/ANTM Stock Rockets: Aneka Tambang Reports +203% YoY Net Profit in 1H25, Crushing Expectations

ANTM Stock Rockets: Aneka Tambang Reports +203% YoY Net Profit in 1H25, Crushing Expectations

Jakarta-listed mining giant PT Aneka Tambang Tbk (ANTM) has delivered an electrifying performance, posting a staggering 203% year-on-year surge in net profit for the first half of 2025 (1H25). This monumental achievement, reaching IDR 4.7 trillion, significantly outstripped consensus expectations, signaling robust operational strength and a lucrative market position for the state-owned enterprise.

ANTM’s Profit Avalanche: Diving into the 1H25 Numbers

Aneka Tambang, a titan in Indonesia’s mining sector, recorded a net profit of IDR 4.7 trillion in 1H25. This figure not only marks an impressive +203% increase year-on-year but also represents a formidable 67% of the full-year 2025 consensus estimate, proving its ability to generate substantial value for shareholders early in the fiscal cycle.

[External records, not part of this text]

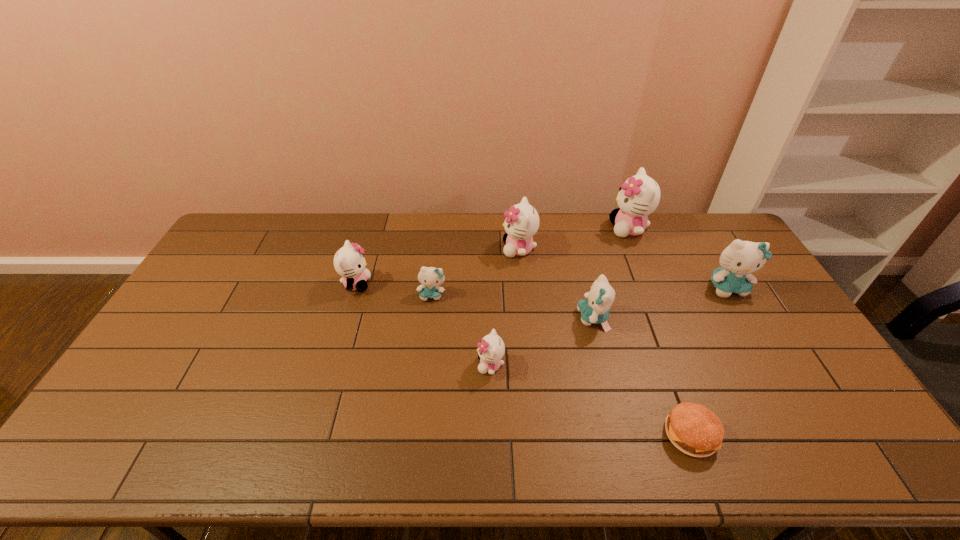 You are a GUI agent. You are given a task and a screenshot of the screen. Output one action in this format:
    pyautogui.click(x=<x>, y=<y>)
    Task: Click on the free space between the tallest object and the fourth kitten from right to left
    The height and width of the screenshot is (540, 960).
    Given the screenshot: What is the action you would take?
    pyautogui.click(x=574, y=239)

I want to click on free spot between the second biggest white kitten and the rightmost object, so click(623, 268).

Find the location of a particular element. vacant point located between the sixth kitten from right to left and the fifth object from right to left is located at coordinates (475, 272).

At what (x,y) coordinates should I click in order to perform the action: click on empty space between the smallest blue kitten and the second biggest white kitten. Please return your answer as a coordinate pair (x, y). The image size is (960, 540). Looking at the image, I should click on (475, 272).

This screenshot has height=540, width=960. I want to click on vacant area that lies between the rightmost object and the hamburger, so pos(708,361).

Locate an element on the screen. The width and height of the screenshot is (960, 540). vacant space in between the biggest blue kitten and the nearest object is located at coordinates (708, 361).

Where is `empty space that is in between the third kitten from left to right and the leftmost blue kitten`? The height and width of the screenshot is (540, 960). empty space that is in between the third kitten from left to right and the leftmost blue kitten is located at coordinates (461, 330).

This screenshot has width=960, height=540. Identify the location of free area in between the second white kitten from right to left and the leftmost blue kitten. (475, 272).

Where is `vacant space that's between the rightmost kitten and the seventh object from right to left`? vacant space that's between the rightmost kitten and the seventh object from right to left is located at coordinates (580, 292).

Locate an element on the screen. This screenshot has width=960, height=540. the seventh closest object to the rightmost kitten is located at coordinates (349, 263).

The second quarter of 2025 (2Q25) acted as a powerful engine for this growth, with ANTM reporting a net profit of IDR 2.6 trillion. This alone reflects a substantial +96% quarter-on-quarter (QoQ) and a solid +20% year-on-year (YoY) improvement, indicating strong operational momentum and effective management strategies.

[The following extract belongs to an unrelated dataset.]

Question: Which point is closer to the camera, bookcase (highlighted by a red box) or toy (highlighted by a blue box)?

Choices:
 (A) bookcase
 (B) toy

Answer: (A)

Driving Forces: Revenue Surge and Margin Mastery

The stellar jump in ANTM’s 2Q25 net profit stemmed primarily from two key operational levers:

  • Explosive Revenue Growth: The company witnessed a massive +126% QoQ increase in revenue during 2Q25. This significant top-line expansion suggests booming demand for ANTM’s diverse commodity portfolio, including nickel, gold, and bauxite, or a substantial increase in sales volume and/or average selling prices.
  • Operating Margin Expansion: ANTM skillfully expanded its operating profit margin to an impressive 10.5% in 2Q25, a notable improvement from 7% in 1Q25. This widening margin underscores the company’s enhanced cost efficiency and pricing power, translating more revenue directly into operational earnings.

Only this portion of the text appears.